En effet, ce n’est pas une partie de plaisir pour les parents d’élèves d’affronter les défis d’une nouvelle année scolaire. Cette fois-ci, le stress lié à la mobilisation des ressources financières pour la rentrée des classes est encore plus lancinant. Les fournitures scolaires coûtent les yeux de la tête et la liste des exigences des écoles notamment privées ne cesse de s’allonger. L’obligation des factures normalisées faite aux écoles a engendré comme corollaire l’augmentation des frais de scolarité. Déjà qu’en temps normal, il fallait se saigner pour s’en acquitter, cette hausse généralisée plonge les parents dans une dépression qui ne dit pas son nom. L’acquisition des uniformes scolaires, les frais de cantine et autres sont des fardeaux supplémentaires que les géniteurs supportent dans la résignation.

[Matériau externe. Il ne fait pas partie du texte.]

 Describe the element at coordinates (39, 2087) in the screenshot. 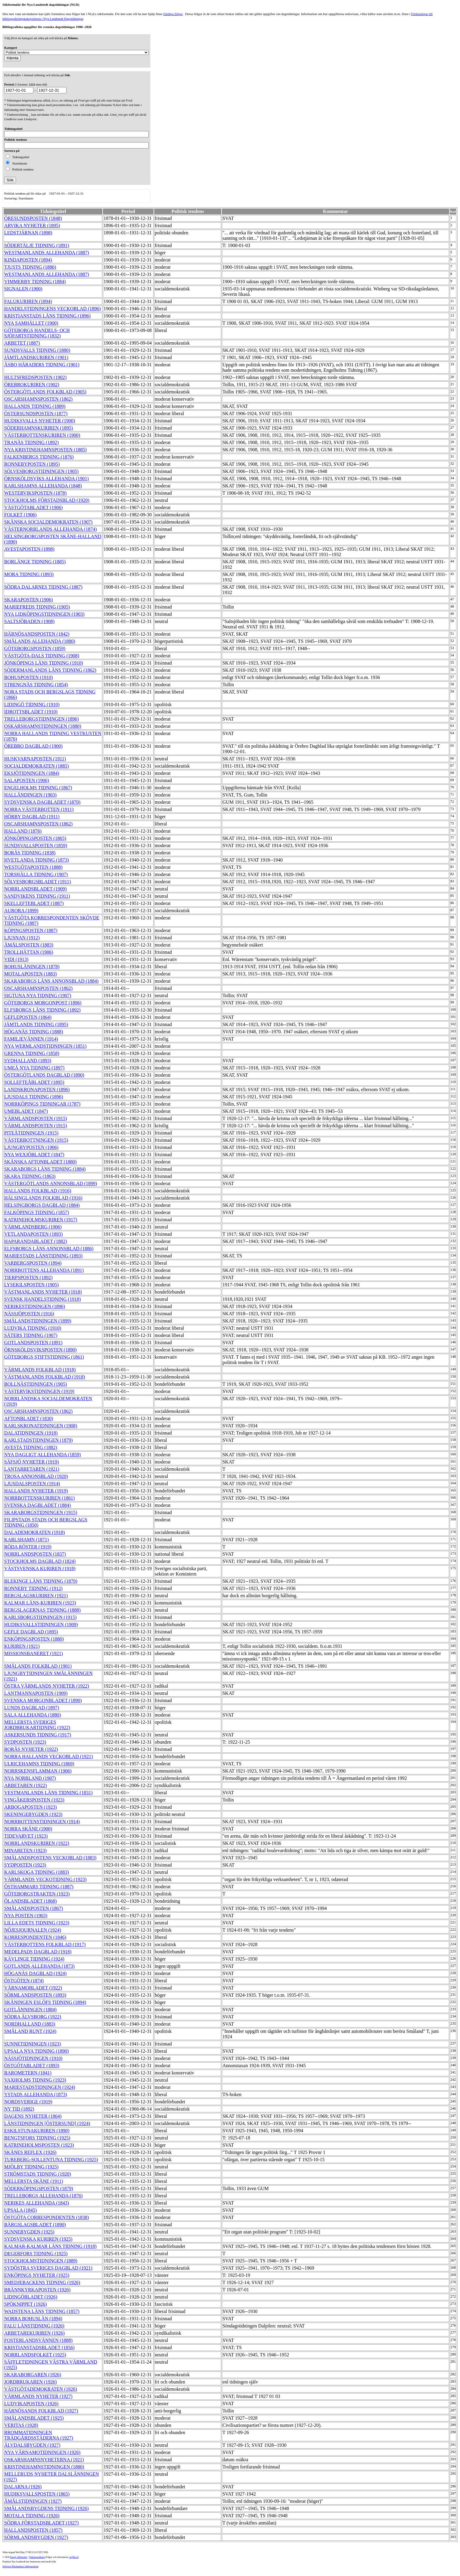 I see `MARIESTADSTIDNINGEN (1924)` at that location.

Comme si cela ne suffisait pas, il leur faut encore s’offrir les services de répétiteurs dont les honoraires sont de plus en plus élevés. L’autre galère subie au quotidien par les parents, c’est le transport de leurs enfants, surtout les plus jeunes. Dès la reprise des cours, les sempiternelles corvées reprennent. Sauter au pied du lit à l’aube, réveiller et apprêter les enfants, les faire manger, les déposer à l’école sont le lot de la plupart des parents. A la sortie des cours, il faut chercher les enfants, les ramener à la maison, s’assurer que les devoirs sont faits et les leçons apprises. Tous les jours, pendant 9 mois, les chefs de ménages sont astreints à cette galère qu’il gère en intelligence avec leurs occupations professionnelles.
Si les grandes vacances ont permis aux parents de souffler, ils devront à présent faire face aux multiples exigences de l’année scolaire. A partir de lundi prochain, la folle course contre la montre reprend et va durer de longues semaines. Seule consolation de tous ces innombrables sacrifices : la réussite des enfants.
L’autre grand souci lié à la reprise des classes, la pandémie de la Covid-19, cet ennemi invisible qui ne cesse de faire des ravages. Si en général, les plus jeunes en sont relativement épargnés, leur statut de porteurs sains expose les parents à qui ils peuvent facilement transmettre le virus. Les gestes barrières ne pouvant être observés à la maison, la hantise des géniteurs ne fera que s’accroître.